About 43 percent of adults, 20 percent of adolescents and 26 percent of primary school kids in Malaysia are either overweight or obese. The Philippines ranks second, followed by Singapore and Thailand.
Surprisingly, in East Malaysia, Sarawak was found to have the highest rate of obesity while it was lowest in Sabah.
Obesity, which used to be associated with developed, high-income countries until a few decades ago, now affects even the poorest of nations. About 1.6 billion people in the world are overweight and some 400 million obese.
According to Prof Dr Mohd Ismail Noor, president of the Malaysian Association for the Study of Obesity, there are strong links between under nutrition and obesity, with both occurring in low income households.
Last month, the American Medical Association declared obesity a “disease”, giving rise to the assumption that people had no control over the condition.
Critics say a third of Americans, now labelled as “diseased”, can expect to face more weight stigma, prejudice and be made to pay more for insurance.
And so the United States’ US$66 billion-a-year weight-loss treatment industry is expanding, just as two new obesity drugs have entered the market where dieters usually regain their weight and end up as perpetual repeat customers.
While obesity is linked to risks for diabetes, heart disease and high blood pressure, there is much bigotry against people who are overweight than most of us would care to admit.
The chubby are shamed or ridiculed for not having self-control, spreading the surmise that their sizes are solely the result of laziness and gluttony.
The ideal body type for women during the Victorian era was plump, fleshy and full-figured but today’s fashion industry disdains women in the same size.
It is not just ordinary folks who hold such bias.
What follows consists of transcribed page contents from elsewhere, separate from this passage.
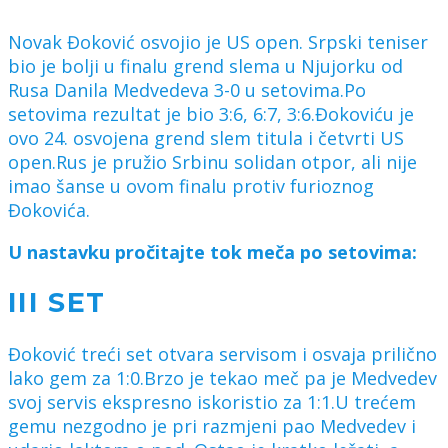
Novak Đoković osvojio je US open. Srpski teniser
bio je bolji u finalu grend slema u Njujorku od
Rusa Danila Medvedeva 3-0 u setovima.Po
setovima rezultat je bio 3:6, 6:7, 3:6.Đokoviću je
ovo 24. osvojena grend slem titula i četvrti US
open.Rus je pružio Srbinu solidan otpor, ali nije
imao šanse u ovom finalu protiv furioznog
Đokovića.
U nastavku pročitajte tok meča po setovima:
III SET
Đoković treći set otvara servisom i osvaja prilično
lako gem za 1:0.Brzo je tekao meč pa je Medvedev
svoj servis ekspresno iskoristio za 1:1.U trećem
gemu nezgodno je pri razmjeni pao Medvedev i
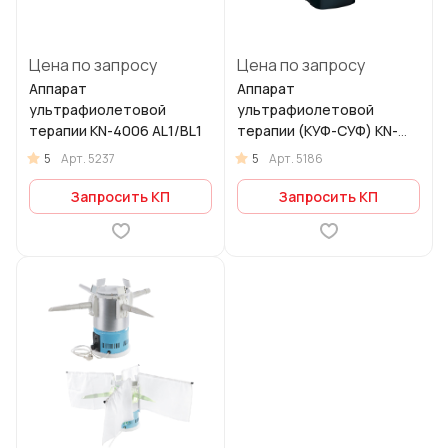
Цена по запросу
Цена по запросу
Аппарат
Аппарат
ультрафиолетовой
ультрафиолетовой
терапии KN-4006 AL1/BL1
терапии (КУФ-СУФ) KN-
4006BC
5
5
Арт.
5237
Арт.
5186
Запросить КП
Запросить КП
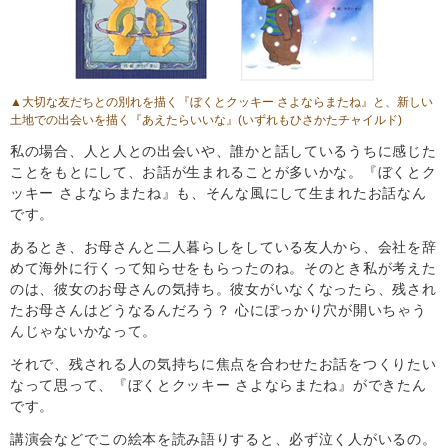
▲大切な友だちとの別れを描く
『ぼくとクッキー さよならまたね』
と、新しい
土地での出会いを描く
『あえたらいいな』
(いずれもひさかたチャイルド)
私の場合、人と人との出会いや、誰かと話しているうちに感じた
ことをもとにして、お話が生まれることが多いかな。『ぼくとク
ッキー さよならまたね』も、そんな風にして生まれたお話なん
です。
あるとき、お母さんと二人暮らしをしている友人から、会社を辞
めて海外に行くって知らせをもらったのね。そのとき私が考えた
のは、彼女のお母さんの気持ち。彼女がいなくなったら、残され
たお母さんはどうなるんだろう？ 心にぽっかり穴が開いちゃう
んじゃないかなって。
それで、残される人の気持ちに焦点を合わせたお話をつくりたい
なって思って、『ぼくとクッキー さよならまたね』ができたん
です。
講演会などでこの絵本を読み語りすると、必ず泣く人がいるの。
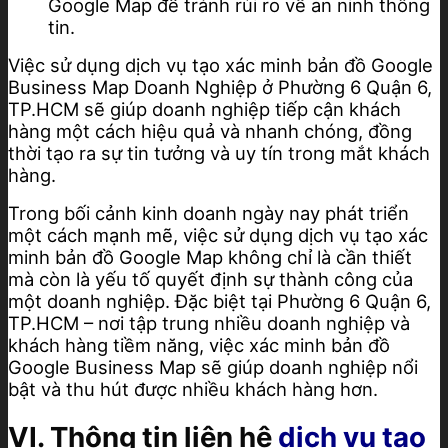
Google Map để tránh rủi ro về an ninh thông
tin.
Việc sử dụng dịch vụ tạo xác minh bản đồ Google
Business Map Doanh Nghiệp ở Phường 6 Quận 6,
TP.HCM sẽ giúp doanh nghiệp tiếp cận khách
hàng một cách hiệu quả và nhanh chóng, đồng
thời tạo ra sự tin tưởng và uy tín trong mắt khách
hàng.
Trong bối cảnh kinh doanh ngày nay phát triển
một cách mạnh mẽ, việc sử dụng dịch vụ tạo xác
minh bản đồ Google Map không chỉ là cần thiết
mà còn là yếu tố quyết định sự thành công của
một doanh nghiệp. Đặc biệt tại Phường 6 Quận 6,
TP.HCM – nơi tập trung nhiều doanh nghiệp và
khách hàng tiềm năng, việc xác minh bản đồ
Google Business Map sẽ giúp doanh nghiệp nổi
bật và thu hút được nhiều khách hàng hơn.
VI. Thông tin liên hệ
dịch vụ tạo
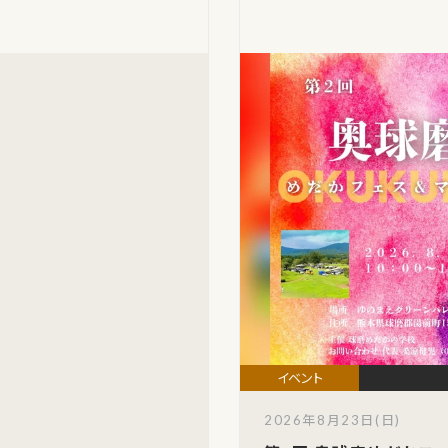
2026年8月23日(日)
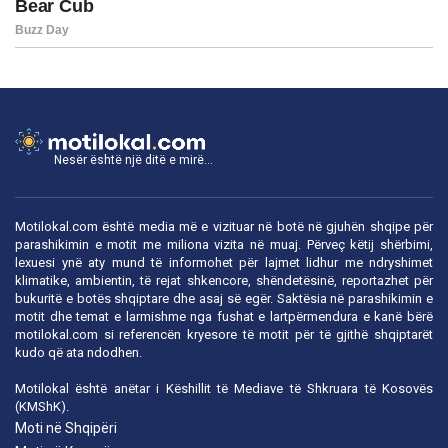
Nesër është një ditë e mirë...
Motilokal.com është media më e vizituar në botë në gjuhën shqipe për
parashikimin e motit me miliona vizita në muaj. Përveç këtij shërbimi,
lexuesi ynë aty mund të informohet për lajmet lidhur me ndryshimet
klimatike, ambientin, të rejat shkencore, shëndetësinë, reportazhet për
bukuritë e botës shqiptare dhe asaj së egër. Saktësia në parashikimin e
motit dhe temat e larmishme nga fushat e lartpërmendura e kanë bërë
motilokal.com
si referencën kryesore të motit për të gjithë shqiptarët
kudo që ata ndodhen.
Motilokal është anëtar i
Këshillit të Mediave të Shkruara të Kosovës
(KMShK).
Moti në Shqipëri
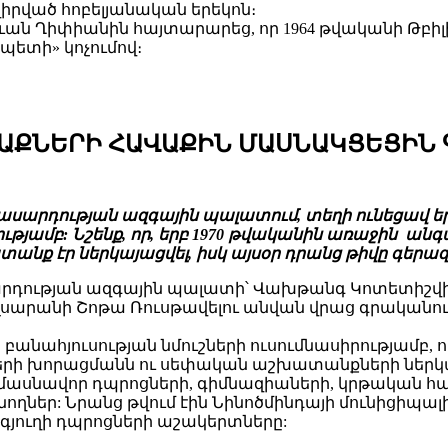
նվիրված հոբելյանական երեկոն։
 Ղիփիանին հայտարարեց, որ 1964 թվականի Թբիլիս
ետի» կոչումով։
ԱՔՆԵՐԻ ՀԱՎԱՔԻՆ ՄԱՍՆԱԿՑԵՑԻՆ 
ասարդության ազգային պալատում, տեղի ունեցավ 
ությամբ: Նշենք, որ, երբ 1970 թվականին առաջին 
նք էր ներկայացվել, իսկ այսօր դրանց թիվը գերազա
ության ազգային պալատի՝ Վախթանգ Կոտետիշվիլո
սարանի Շոթա Ռուսթավելու անվան վրաց գրականո
անահյուսության նմուշների ուսումնասիրությամբ, 
երի խորացմանն ու սեփական աշխատանքների ներկայ
 մասնավոր դպրոցների, գիմնազիաների, կրթական հա
ողներ: Նրանց թվում էին Նինոծմինդայի մունիցիպա
գյուղի դպրոցների աշակերտները:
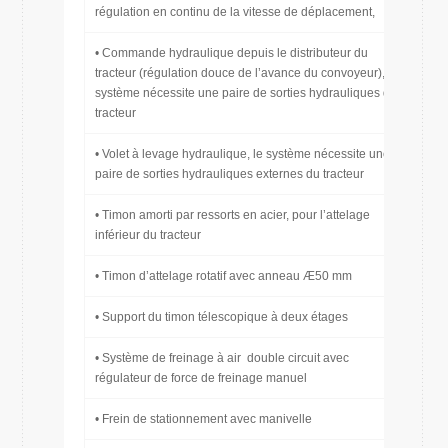
régulation en continu de la vitesse de déplacement,
• Commande hydraulique depuis le distributeur du
tracteur (régulation douce de l’avance du convoyeur), le
système nécessite une paire de sorties hydrauliques du
tracteur
• Volet à levage hydraulique, le système nécessite une
paire de sorties hydrauliques externes du tracteur
• Timon amorti par ressorts en acier, pour l’attelage
inférieur du tracteur
• Timon d’attelage rotatif avec anneau Æ50 mm
• Support du timon télescopique à deux étages
• Système de freinage à air double circuit avec
régulateur de force de freinage manuel
• Frein de stationnement avec manivelle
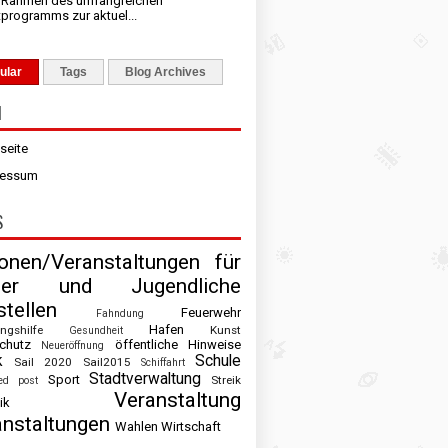
m Rahmen des umfangreichen
tprogramms zur aktuel...
ular
Tags
Blog Archives
N
tseite
ressum
S
ionen/Veranstaltungen für
der und Jugendliche
tellen
Feuerwehr
Fahndung
Hafen
ingshilfe
Kunst
Gesundheit
chutz
öffentliche Hinweise
Neueröffnung
k
Schule
Sail 2020
Sail2015
Schiffahrt
Stadtverwaltung
Sport
Streik
ed post
Veranstaltung
ik
anstaltungen
Wahlen
Wirtschaft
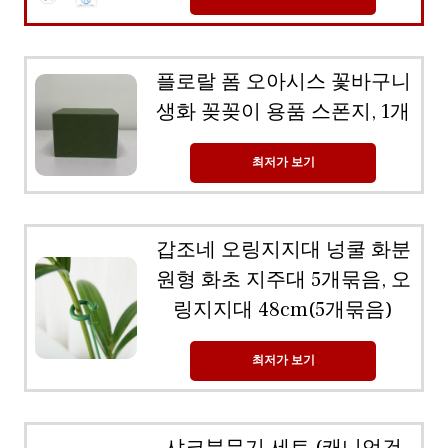
플로랄 폼 오아시스 꽃바구니
생화 꽂꽂이 용품 스폰지, 1개
최저가 보기
갑조네 오링지지대 넝쿨 화분
원형 화초 지주대 5개묶음, 오
링지지대 48cm(5개묶음)
최저가 보기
A study on the attitudes of 400 US medical professionals towards obese patients found that doctors linked obesity with conditions associated with poor hygiene, hostility and even dishonesty.
But as Dr Denise Cummins, a prominent “fatness expert”, wrote in her recent article in Psychology Today, the relationship between food intake and energy expenditure is far more complex than the simple “calories eaten, calories burned” equation which doctors and personal trainers would have us believe.
Rather than a simple equation with two variables (diet and exercise), obesity is a multi-factorial disorder in which environmental and genetic factors interact to yield a disorder of energy balance.
Dr Linda Bacon, another famous fatness activist, has provided compelling research results showing that overweight people tend to live longer than those with normal weight in her book, Health At Every Size: The Surprising Truth About Your Weight.
In short, it says body fat is simply not the kind of killer it had been portrayed to be.
Malaysians, like people elsewhere in the world, must look at weight bias as what it should be seen as – a human rights issue.
In the US, there are several bodies championing the cause of the overweight folks, including the Association for Size Diversity and Health and the National Association to Advance Fat Acceptance.
They promote the right to be peaceful with one’s body, provide education, research and services free from weight-based discrimination.
In Malaysia, the only people who seem to be proud of their bulk are restaurant owners, with names like "Madam Fatso", "Fatty Loh Chicken Rice", "Mama Fats" and "Fatty Chong" for their popular premises.
It’s a fat chance but could they be roped in to start similar bodies here?